3 Ways to Improve User Acceptance Testing For E-Commerce Sites

3 Ways to Improve User Acceptance Testing For E-Commerce Sites

There is nothing more frustrating than shooting yourself in the foot. In e-commerce, the best sales campaigns, marketing strategy, web designs, and SEO or SEA practices can all be for nothing when digital bugs undermine your site. To avoid this issue, discover three steps you can take to improve your UAT campaigns and the performance of your e-commerce site.

What is User Acceptance Testing?

User Acceptance Testing (UAT) involves testing an app, website, IoT, or other form of software to assess if it operates according to its functional requirements.

Although there are many different kinds of tests that fit into the UAT framework, the main goal remains is to verify that the app, website, connected device, etc., meets the requirements necessary for release.

Why is UAT important?

In the world of e-commerce, failing to perform user acceptance testing before launching a new website or even a site redesign is a mistake. Why? Acceptance testing is key to determining if a website and its functions are up to par. This is key to determining if the site and its functions meet necessary requirements to be successful on the market.

With acceptance testing, brands can uncover anomalies and perform bug fixes that would have ultimately hindered the site and soiled your brand’s image.

Examples of E-Commerce Bugs

  • Unable to choose any sizes for the products displayed
  • Some products are displayed without their listed price
  • Unable to enter payment information due to missing input fields on payment page
  • Popin window fails to appear when users reach the homepage.
  • Some items added to the basket fail to appear in the basket during checkout
  • When attempting to login into their account, users were erroneously redirected to the homepage without gaining access to their accounts.
  • Failure to redirect users to a product’s information page after clicking on the product.
  • Images are displayed on top of one another.
  • Purchases are blocked by a server error
  • Unable to scroll up or down a page smoothly.
  • Missing payment options (gift cards) payment page.
  • Unable to remove items from the cart

While these bugs are severe, the damage they could have caused to a live website was avoided thanks to UAT campaigns.

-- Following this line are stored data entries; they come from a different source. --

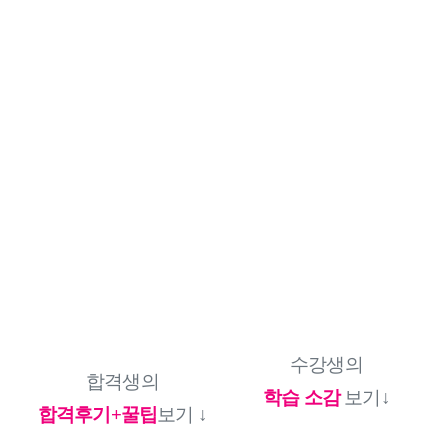
수강생의
합격생의
학습 소감
 보기
↓
합격후기+꿀팁
보기
 ↓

To help you catch critical bugs, we detail three steps you can take to improve your next user acceptance testing campaign.

1) Test Plan

For any QA test, it is essential to create a test plan that will guide the entire project. The first step in making a test plan is to design the test cases.

Test Cases

A test case lays out the all the functions that need to be tested. Important functions such as adding an item to the cart, entering a promo code, sharing an item on social media, and many more must be tested. With User Stories, testers can evaluate any function to see if it meets the specified requirements.

Base functional testing on user stories.


For example, As an online customer, I want to place my cursor on an product, so that I can see and read a preview of the product information page containing an image of the product, name of the product, color options, and price.

Using this user story, the tester can determine if this function works correctly or not. To create great test cases, it is important to write specific user stories in vernacular, common language, for each function. Doing so will make it easier for you and the tester to be 100% sure of what needs to be tested.

Testing Configurations

Choosing the right testing configurations (device/os/browser) is a crucial in the planning phase of UAT. Think mobile-first; more than half of today’s Internet traffic comes from mobiles.

Since more e-commerce transactions are beginning on mobiles and ending on computers, it is equally important to test your site using a mix of testing configurations that represent your consumers or markets.

E-commerce is growing year after year.

2) Test Design

During the design phase, it is important to determine how the test can be best executed. This involves choosing between a manual or automated approach to the test. If a manual approach is chosen, it is also important to decide between an exploratory or scenario-based approach to the test.

An exploratory methodology allows testers to randomly but purposefully explore your website, for example, and test functions he or she may come across.

A scenario-based methodology is an approach to UAT where testers follow a precise testing guide or script in order to examine specific sequence of actions.

Scenario-based methodology is beneficial due to its ability to test certain actions users will take that require multiple functions to work correctly. These actions include the check out process or buyer’s journey, creating an account, contacting customer service, etc.

Below, you’ll find an example of a scenario-based UAT that StarDust conducted for an online retailer.

Note how the test is designed in a specific sequence, and contains a description of each step as well as the expected result. Attachments too can be added to provide additional information to help the testers execute each step.

A test suite or script created in BugTrapp.

Like what you see? Learn more about BugTrapp!

In creating a script or directions for the testers to follow, a scenario-based test will be able to determine if key functions within one or more processes work correctly.

3) Test Execution

To better execute UAT, it is a good idea to turn to professional, objective testers who have the necessary training, experiences, and unbiased perspective to properly execute the test cases. For some brands, this could be mean using your in-house QA testing team or using the services of a third-party.

Asking your development team to test your site is a bad idea. Their experience building or maintaining your website will make it harder for them to execute the test objectively.

A developer who tests his or her own website is similar to a writer who proofreads their own essay, it is more difficult to find errors or gain valuable feedback due to the lack of objectivity.